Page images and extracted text

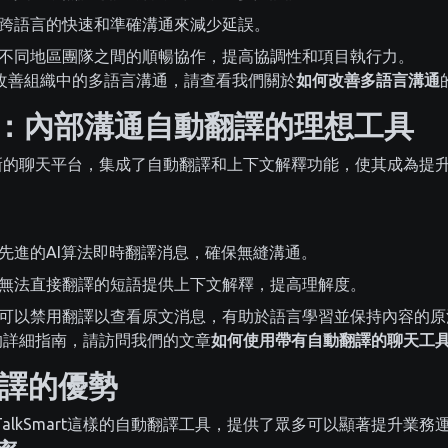
跨語言的快速和準確溝通來減少延誤。
不同地區團隊之間的順暢協作，提高協調性和項目執行力。
改善組織中的多語言溝通，請查看我們關於
如何改善多語言溝通
art：內部溝通自動翻譯的理想工具
一款創新的聊天平台，集成了自動翻譯和上下文解釋功能，使其成為
先進的AI算法即時翻譯消息，確保無縫溝通。
無法直接翻譯的短語提供上下文解釋，提高理解度。
可以禁用翻譯以查看原文消息，有助於語言學習並保持內容的原
rt的詳細指南，請訪問我們的文章
如何使用帶有自動翻譯的聊天工
譯的優勢
alkSmart這樣的自動翻譯工具，提供了眾多可以顯著提升業務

#### Activity
So that the copy stays exact, reproduce each record word for word and leave its images out.

#### Answer to the exercise
跨語言的快速和準確溝通來減少延誤。
不同地區團隊之間的順暢協作，提高協調性和項目執行力。
改善組織中的多語言溝通，請查看我們關於
如何改善多語言溝通
art：內部溝通自動翻譯的理想工具
一款創新的聊天平台，集成了自動翻譯和上下文解釋功能，使其成為
先進的AI算法即時翻譯消息，確保無縫溝通。
無法直接翻譯的短語提供上下文解釋，提高理解度。
可以禁用翻譯以查看原文消息，有助於語言學習並保持內容的原
rt的詳細指南，請訪問我們的文章
如何使用帶有自動翻譯的聊天工
譯的優勢
alkSmart這樣的自動翻譯工具，提供了眾多可以顯著提升業務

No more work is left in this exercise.